YOUR OBJECTIVE: Word for word, restate every record, though not the pictures.

----- GIVEN RECORDS -----

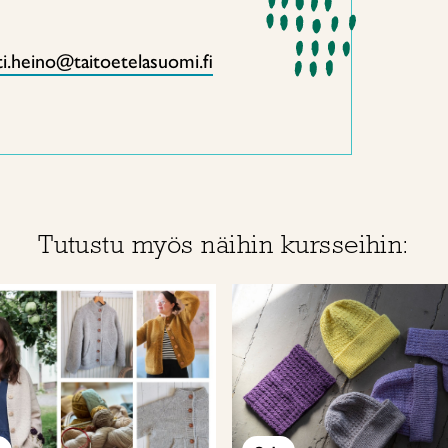
i.heino@taitoetelasuomi.fi
Tutustu myös näihin kursseihin:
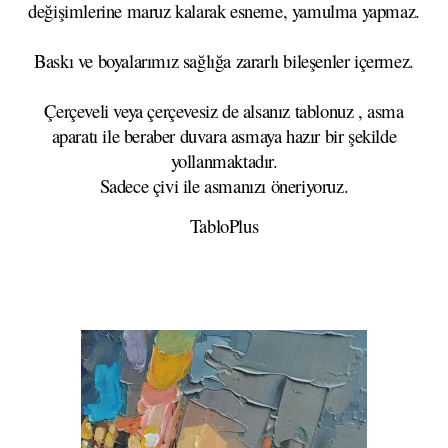
değişimlerine maruz kalarak esneme, yamulma yapmaz.
Baskı ve boyalarımız sağlığa zararlı bileşenler içermez.
Çerçeveli veya çerçevesiz de alsanız tablonuz , asma
aparatı ile beraber duvara asmaya hazır bir şekilde
yollanmaktadır.
Sadece çivi ile asmanızı öneriyoruz.
TabloPlus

-----

EXERCISE RESULT:
i.heino@taitoetelasuomi.fi
Tutustu myös näihin kursseihin:
değişimlerine maruz kalarak esneme, yamulma yapmaz.
Baskı ve boyalarımız sağlığa zararlı bileşenler içermez.
Çerçeveli veya çerçevesiz de alsanız tablonuz , asma
aparatı ile beraber duvara asmaya hazır bir şekilde
yollanmaktadır.
Sadece çivi ile asmanızı öneriyoruz.
TabloPlus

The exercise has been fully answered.